- Other names: Medically induced coma
- Specialty: Neurology, critical care medicine
- [edit on Wikidata]

= Induced coma =

Medical procedure

An induced coma – also known as a medically induced coma (MIC), barbiturate-induced coma, or drug-induced coma – is a temporary coma (a deep state of unconsciousness) brought on by a controlled dose of an anesthetic drug, often a barbiturate such as pentobarbital or thiopental. Other intravenous anesthetic drugs such as midazolam or propofol may be used.

Drug-induced comas are used to protect the brain during major neurosurgery, as a last line of treatment in certain cases of status epilepticus that have not responded to other treatments, and in refractory intracranial hypertension following traumatic brain injury.

Induced coma usually results in significant systemic adverse effects. The patient is likely to completely lose respiratory drive and require mechanical ventilation; gut motility is reduced; hypotension can complicate efforts to maintain cerebral perfusion pressure and often requires the use of vasopressor drugs. Hypokalemia often results. The completely immobile patient is at increased risk of bed sores as well as infection from catheters.

The presence of an endotracheal tube and mechanical ventilation alone are not indications of continuous sedation and coma. Only certain conditions such as intracranial hypertension, refractory status epilepticus, the inability to oxygenate with movement, justify the high risks of medically induced comas.

Brain disruption from sedation can lead to an eight times increased risk of the development of ICU delirium. This is associated with a doubled risk of mortality during hospital admission. For every one day of delirium, there is a 10% increased risk of death. Medically induced comas that achieve a RASS level of −4 or −5 are an independent predictor of death.

Although patients are not sleeping while sedated, they can experience hallucinations and delusions that are often graphic and traumatizing in nature. This can lead to post-ICU PTSD after hospital discharge. Patients that develop ICU delirium are at 120 times greater risk of long-term cognitive impairments.

Considering the high risks of medically induced comas, protocols such as the ABCDEF Bundle and PADIS guidelines have been developed to guide ICU teams to avoid unnecessary sedation and comas. ICU teams that master these protocols to keep patients as awake and mobile as possible are called "Awake and Walking ICUs". These are teams that only implement medically induced comas when the possible benefits of sedation outweigh the high risks during specific cases.

Survivors of prolonged medically induced comas are at high risk of suffering from post-ICU syndrome and may require extended physical, cognitive, and psychological rehabilitation.

== Theory ==
Barbiturates reduce the metabolic rate of brain tissue, as well as the cerebral blood flow. With these reductions, the blood vessels in the brain narrow, resulting in a shrunken brain, and hence lower intracranial pressure. The hope is that, with the swelling relieved, the pressure decreases and some or all brain damage may be averted.
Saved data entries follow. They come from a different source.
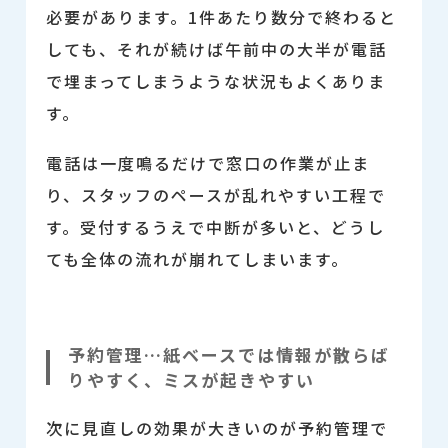
必要があります。1件あたり数分で終わると
しても、それが続けば午前中の大半が電話
で埋まってしまうような状況もよくありま
す。
電話は一度鳴るだけで窓口の作業が止ま
り、スタッフのペースが乱れやすい工程で
す。受付するうえで中断が多いと、どうし
ても全体の流れが崩れてしまいます。
予約管理…紙ベースでは情報が散らば
りやすく、ミスが起きやすい
次に見直しの効果が大きいのが予約管理で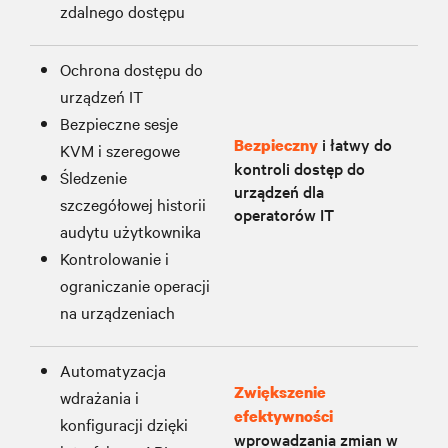
zdalnego dostępu
Ochrona dostępu do
urządzeń IT
Bezpieczne sesje
i łatwy do
Bezpieczny
KVM i szeregowe
kontroli dostęp do
Śledzenie
urządzeń dla
szczegółowej historii
operatorów IT
audytu użytkownika
Kontrolowanie i
ograniczanie operacji
na urządzeniach
Automatyzacja
Zwiększenie
wdrażania i
efektywności
konfiguracji dzięki
wprowadzania zmian w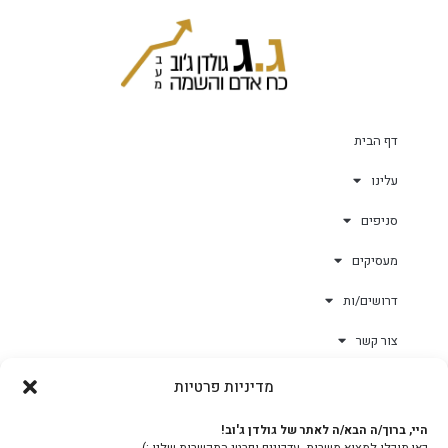
דף הבית
עלינו
סניפים
מעסיקים
דרושים/ות
צור קשר
מדיניות פרטיות
גולד-וורק השגחות
היי, ברוך/ה הבא/ה לאתר של גולדן ג'וב!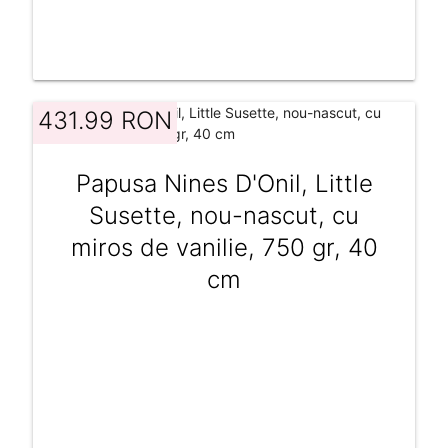
431.99 RON
Papusa Nines D'Onil, Little
Susette, nou-nascut, cu
miros de vanilie, 750 gr, 40
cm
Several studies have supported this theory by showing reduced mortality when treating refractory intracranial hypertension with a barbiturate coma.

About 60% of the glucose and oxygen used by the brain is meant for its electrical activity and the rest for all other activities such as metabolism. When barbiturates are given to brain injured patients for induced coma, they act by reducing the electrical activity of the brain, which reduces the metabolic and oxygen demand. Their action limits oxidative damage to lipid membranes and may scavenge free radicals. They also lead to reduced vasogenic edema, fatty acid release and intracellular calcium release.

The infusion dose rate of barbiturates is increased under monitoring by electroencephalography until burst suppression or cortical electrical silence (isoelectric "flatline") is attained. Once there is improvement in the patient's general condition, the barbiturates are withdrawn gradually and the patient regains consciousness.

Controversy exists over the benefits of using barbiturates to control intracranial hypertension. Some studies have found that barbiturate-induced coma can reduce intracranial hypertension but does not necessarily prevent brain damage. Furthermore, the reduction in intracranial hypertension may not be sustained. Some randomized trials have failed to demonstrate any survival or morbidity benefit of induced coma in diverse conditions such as neurosurgical operations, head trauma, intracranial aneurysm rupture, intracranial hemorrhage, ischemic stroke, and status epilepticus. If the patient survives, cognitive impairment may also follow recovery from the coma. Due to these risks, barbiturate-induced coma should be reserved for cases of refractory intracranial pressure elevation.